-- Material supplied follows --
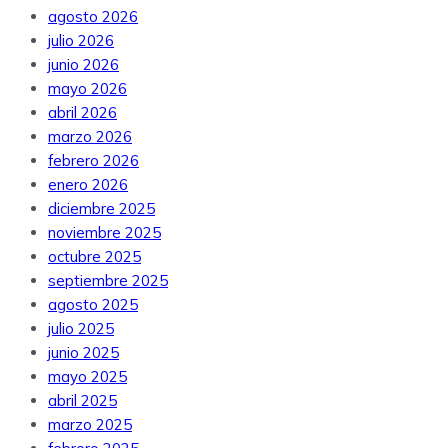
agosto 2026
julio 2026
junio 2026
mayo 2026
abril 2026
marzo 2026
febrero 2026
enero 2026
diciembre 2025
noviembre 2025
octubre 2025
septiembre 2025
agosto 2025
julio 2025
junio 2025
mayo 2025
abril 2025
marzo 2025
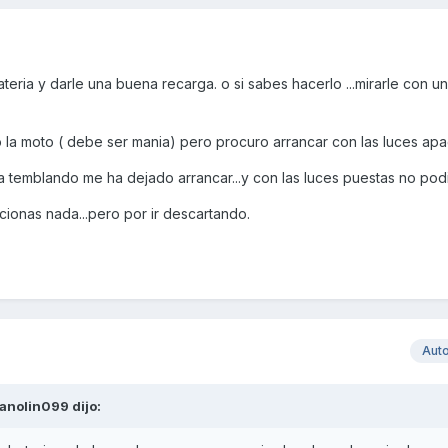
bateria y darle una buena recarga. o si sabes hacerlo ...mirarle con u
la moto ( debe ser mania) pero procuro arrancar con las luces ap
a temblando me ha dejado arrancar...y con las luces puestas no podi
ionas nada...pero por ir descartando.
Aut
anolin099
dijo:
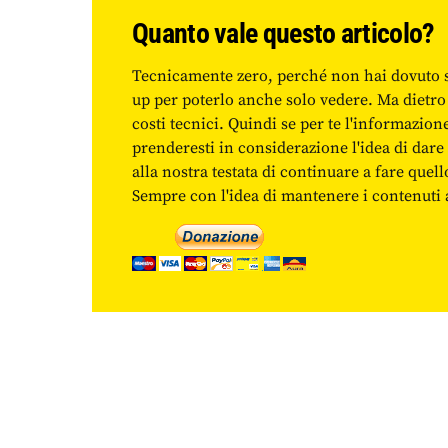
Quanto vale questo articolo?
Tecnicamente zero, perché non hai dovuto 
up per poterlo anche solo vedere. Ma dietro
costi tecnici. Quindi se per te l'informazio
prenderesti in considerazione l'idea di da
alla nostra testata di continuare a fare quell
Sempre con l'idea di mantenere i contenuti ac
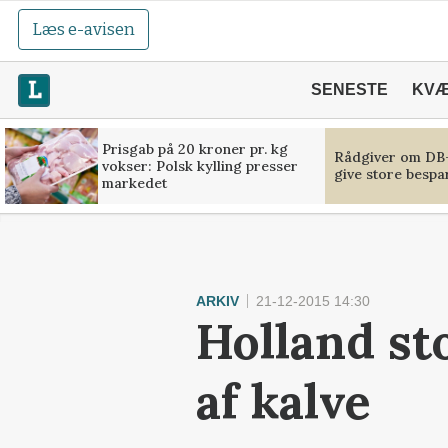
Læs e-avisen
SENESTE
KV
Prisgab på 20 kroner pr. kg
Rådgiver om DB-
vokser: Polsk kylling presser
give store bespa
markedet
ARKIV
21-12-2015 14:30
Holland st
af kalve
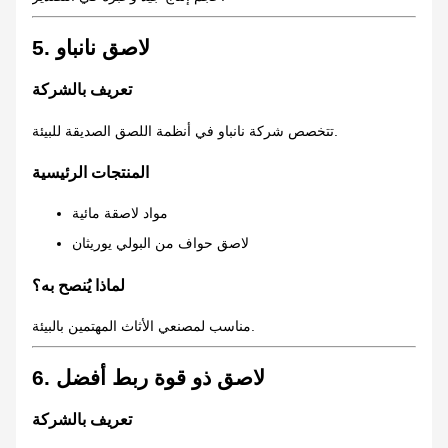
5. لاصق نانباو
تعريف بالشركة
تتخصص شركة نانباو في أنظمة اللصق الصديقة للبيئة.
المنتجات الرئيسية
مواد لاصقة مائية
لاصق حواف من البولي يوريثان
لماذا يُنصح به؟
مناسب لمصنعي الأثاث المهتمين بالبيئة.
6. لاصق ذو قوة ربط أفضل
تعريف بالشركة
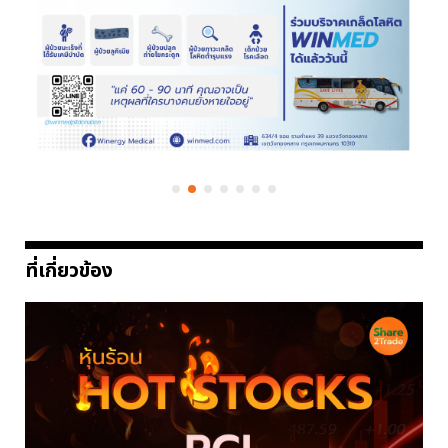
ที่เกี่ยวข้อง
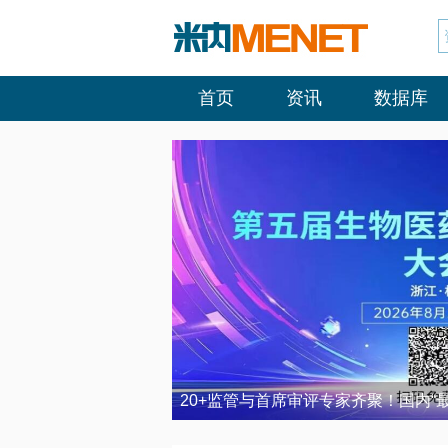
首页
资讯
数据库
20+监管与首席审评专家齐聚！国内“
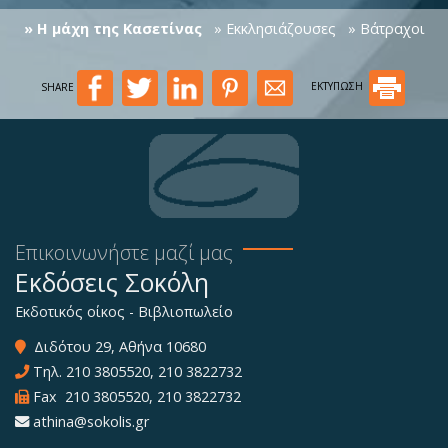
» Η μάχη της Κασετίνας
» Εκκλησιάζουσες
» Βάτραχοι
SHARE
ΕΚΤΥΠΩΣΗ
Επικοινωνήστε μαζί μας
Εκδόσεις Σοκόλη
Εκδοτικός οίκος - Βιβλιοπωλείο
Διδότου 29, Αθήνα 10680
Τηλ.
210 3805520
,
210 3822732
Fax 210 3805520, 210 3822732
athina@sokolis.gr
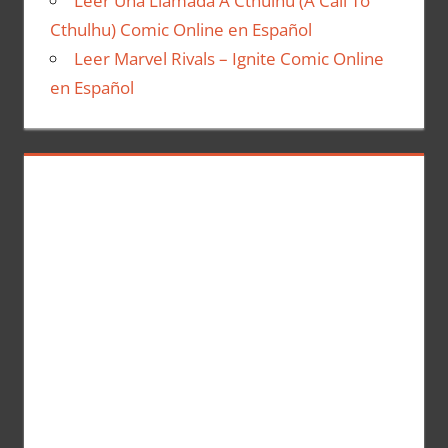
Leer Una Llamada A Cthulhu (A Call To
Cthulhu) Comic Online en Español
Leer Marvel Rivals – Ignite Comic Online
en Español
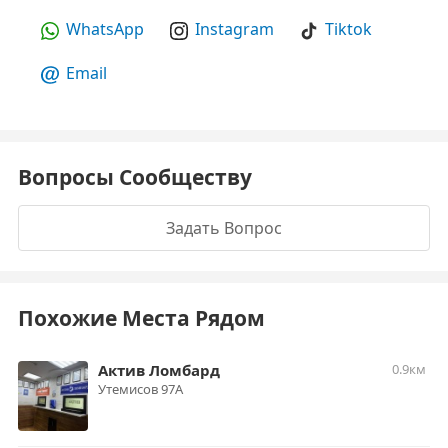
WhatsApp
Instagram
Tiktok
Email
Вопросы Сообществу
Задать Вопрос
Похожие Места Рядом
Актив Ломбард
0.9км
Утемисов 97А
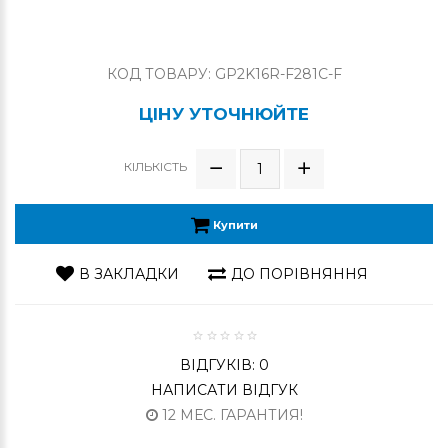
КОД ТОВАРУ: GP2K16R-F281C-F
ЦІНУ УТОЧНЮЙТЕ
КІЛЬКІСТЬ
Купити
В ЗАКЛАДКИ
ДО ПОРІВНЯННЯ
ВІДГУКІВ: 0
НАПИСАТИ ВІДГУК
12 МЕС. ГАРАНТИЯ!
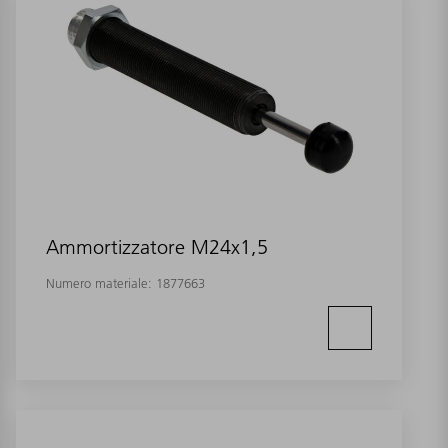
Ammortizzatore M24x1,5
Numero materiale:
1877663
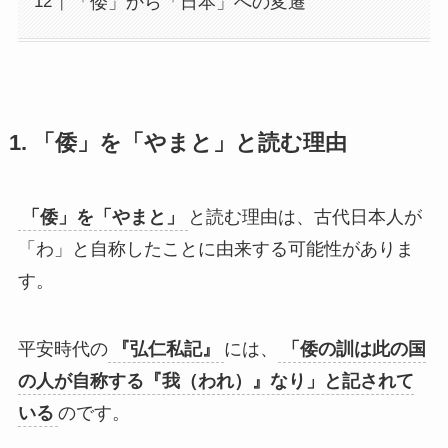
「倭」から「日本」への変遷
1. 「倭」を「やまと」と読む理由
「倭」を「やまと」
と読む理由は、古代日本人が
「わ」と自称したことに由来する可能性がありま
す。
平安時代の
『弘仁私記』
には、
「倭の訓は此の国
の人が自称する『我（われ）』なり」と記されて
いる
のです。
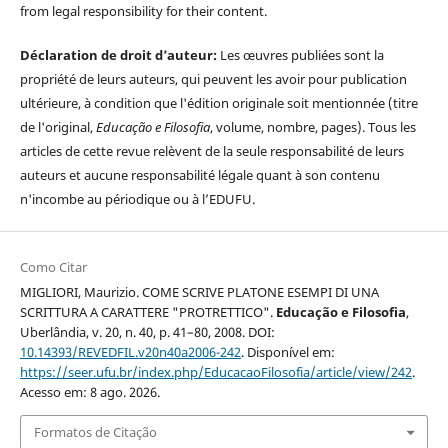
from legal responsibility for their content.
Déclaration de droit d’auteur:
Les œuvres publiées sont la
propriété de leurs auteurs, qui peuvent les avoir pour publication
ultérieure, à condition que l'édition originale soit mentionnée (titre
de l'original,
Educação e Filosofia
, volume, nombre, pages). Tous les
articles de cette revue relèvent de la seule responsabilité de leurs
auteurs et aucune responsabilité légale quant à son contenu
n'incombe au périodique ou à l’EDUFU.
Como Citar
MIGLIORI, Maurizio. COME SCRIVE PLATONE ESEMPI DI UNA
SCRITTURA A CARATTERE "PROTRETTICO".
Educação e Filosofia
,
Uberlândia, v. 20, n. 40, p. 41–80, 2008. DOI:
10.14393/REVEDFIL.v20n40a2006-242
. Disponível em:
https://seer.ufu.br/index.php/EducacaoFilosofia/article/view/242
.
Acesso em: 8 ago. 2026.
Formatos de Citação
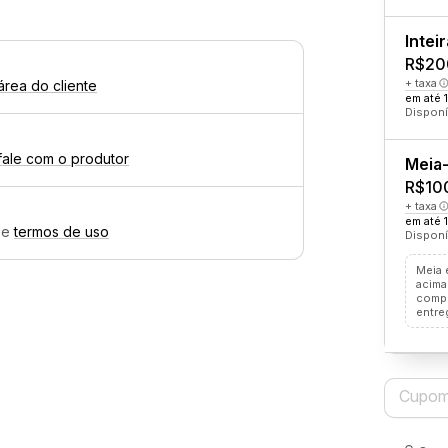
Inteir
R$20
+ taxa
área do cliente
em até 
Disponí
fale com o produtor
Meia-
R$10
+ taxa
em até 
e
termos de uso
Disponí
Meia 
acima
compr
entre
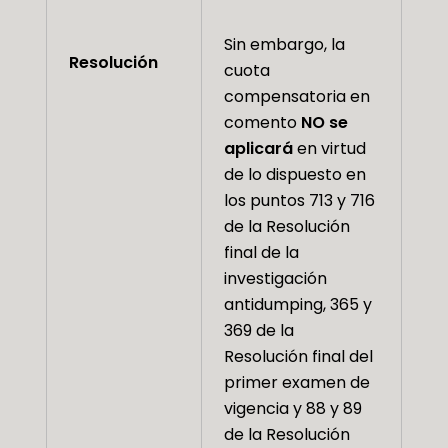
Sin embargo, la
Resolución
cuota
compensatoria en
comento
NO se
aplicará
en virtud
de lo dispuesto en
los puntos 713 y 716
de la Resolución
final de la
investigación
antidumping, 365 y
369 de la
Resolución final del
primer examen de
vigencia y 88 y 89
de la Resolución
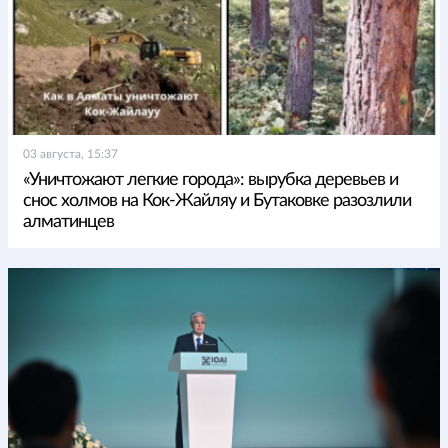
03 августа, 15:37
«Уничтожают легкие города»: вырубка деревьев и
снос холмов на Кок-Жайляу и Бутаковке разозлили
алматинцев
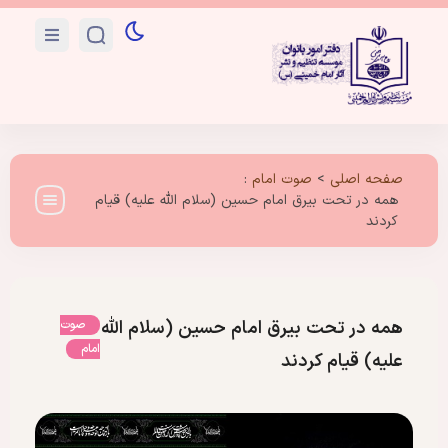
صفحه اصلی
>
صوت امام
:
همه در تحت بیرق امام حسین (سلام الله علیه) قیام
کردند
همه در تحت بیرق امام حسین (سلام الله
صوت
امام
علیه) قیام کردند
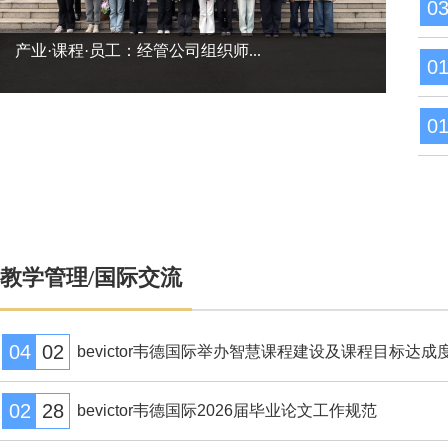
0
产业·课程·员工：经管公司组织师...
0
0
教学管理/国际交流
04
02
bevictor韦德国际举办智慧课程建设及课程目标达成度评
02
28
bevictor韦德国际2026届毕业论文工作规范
-- Material supplied concluded --
The listing above must be retyped word for word, without the pictures.

agosto 2026
julio 2026
junio 2026
mayo 2026
abril 2026
marzo 2026
febrero 2026
enero 2026
diciembre 2025
noviembre 2025
octubre 2025
septiembre 2025
agosto 2025
julio 2025
junio 2025
mayo 2025
abril 2025
marzo 2025
bateria y darle una buena recarga. o si sabes hacerlo ...mirarle con u
la moto ( debe ser mania) pero procuro arrancar con las luces ap
a temblando me ha dejado arrancar...y con las luces puestas no podi
ionas nada...pero por ir descartando.
Aut
anolin099
dijo:
Quanto vale questo articolo?
Tecnicamente zero, perché non hai dovuto 
up per poterlo anche solo vedere. Ma dietro
costi tecnici. Quindi se per te l'informazio
prenderesti in considerazione l'idea di da
alla nostra testata di continuare a fare quell
Sempre con l'idea di mantenere i contenuti ac
Læs e-avisen
SENESTE
KV
Prisgab på 20 kroner pr. kg
Rådgiver om DB-
vokser: Polsk kylling presser
give store bespa
markedet
ARKIV
21-12-2015 14:30
Holland st
af kalve
5. لاصق نانباو
تعريف بالشركة
تتخصص شركة نانباو في أنظمة اللصق الصديقة للبيئة.
المنتجات الرئيسية
مواد لاصقة مائية
لاصق حواف من البولي يوريثان
لماذا يُنصح به؟
مناسب لمصنعي الأثاث المهتمين بالبيئة.
6. لاصق ذو قوة ربط أفضل
تعريف بالشركة
ที่เกี่ยวข้อง
首页
资讯
数据库
20+监管与首席审评专家齐聚！国内“
» Η μάχη της Κασετίνας
» Εκκλησιάζουσες
» Βάτραχοι
SHARE
ΕΚΤΥΠΩΣΗ
Επικοινωνήστε μαζί μας
Εκδόσεις Σοκόλη
Εκδοτικός οίκος - Βιβλιοπωλείο
Διδότου 29, Αθήνα 10680
Τηλ.
210 3805520
,
210 3822732
Fax 210 3805520, 210 3822732
athina@sokolis.gr
Leer Una Llamada A Cthulhu (A Call To
Cthulhu) Comic Online en Español
Leer Marvel Rivals – Ignite Comic Online
en Español
WhatsApp
Instagram
Tiktok
Email
Вопросы Сообществу
Задать Вопрос
Похожие Места Рядом
Актив Ломбард
0.9км
Утемисов 97А
КОД ТОВАРУ: GP2K16R-F281C-F
ЦІНУ УТОЧНЮЙТЕ
КІЛЬКІСТЬ
Купити
В ЗАКЛАДКИ
ДО ПОРІВНЯННЯ
ВІДГУКІВ: 0
НАПИСАТИ ВІДГУК
12 МЕС. ГАРАНТИЯ!
Ammortizzatore M24x1,5
Numero materiale:
1877663
「倭」から「日本」への変遷
1. 「倭」を「やまと」と読む理由
「倭」を「やまと」
と読む理由は、古代日本人が
「わ」と自称したことに由来する可能性がありま
す。
平安時代の
『弘仁私記』
には、
「倭の訓は此の国
の人が自称する『我（われ）』なり」と記されて
いる
のです。
from legal responsibility for their content.
Déclaration de droit d’auteur:
Les œuvres publiées sont la
propriété de leurs auteurs, qui peuvent les avoir pour publication
ultérieure, à condition que l'édition originale soit mentionnée (titre
de l'original,
Educação e Filosofia
, volume, nombre, pages). Tous les
articles de cette revue relèvent de la seule responsabilité de leurs
auteurs et aucune responsabilité légale quant à son contenu
n'incombe au périodique ou à l’EDUFU.
Como Citar
MIGLIORI, Maurizio. COME SCRIVE PLATONE ESEMPI DI UNA
SCRITTURA A CARATTERE "PROTRETTICO".
Educação e Filosofia
,
Uberlândia, v. 20, n. 40, p. 41–80, 2008. DOI:
10.14393/REVEDFIL.v20n40a2006-242
. Disponível em:
https://seer.ufu.br/index.php/EducacaoFilosofia/article/view/242
.
Acesso em: 8 ago. 2026.
Formatos de Citação
Inteir
R$20
+ taxa
área do cliente
em até 
Disponí
fale com o produtor
Meia-
R$10
+ taxa
em até 
e
termos de uso
Disponí
Meia 
acima
compr
entre
Sin embargo, la
Resolución
cuota
compensatoria en
comento
NO se
aplicará
en virtud
de lo dispuesto en
los puntos 713 y 716
de la Resolución
final de la
investigación
antidumping, 365 y
369 de la
Resolución final del
primer examen de
vigencia y 88 y 89
de la Resolución
03 августа, 15:37
«Уничтожают легкие города»: вырубка деревьев и
снос холмов на Кок-Жайляу и Бутаковке разозлили
алматинцев
صفحه اصلی
>
صوت امام
:
همه در تحت بیرق امام حسین (سلام الله علیه) قیام
کردند
همه در تحت بیرق امام حسین (سلام الله
صوت
امام
علیه) قیام کردند
0
产业·课程·员工：经管公司组织师...
0
0
教学管理/国际交流
04
02
bevictor韦德国际举办智慧课程建设及课程目标达成度评
02
28
bevictor韦德国际2026届毕业论文工作规范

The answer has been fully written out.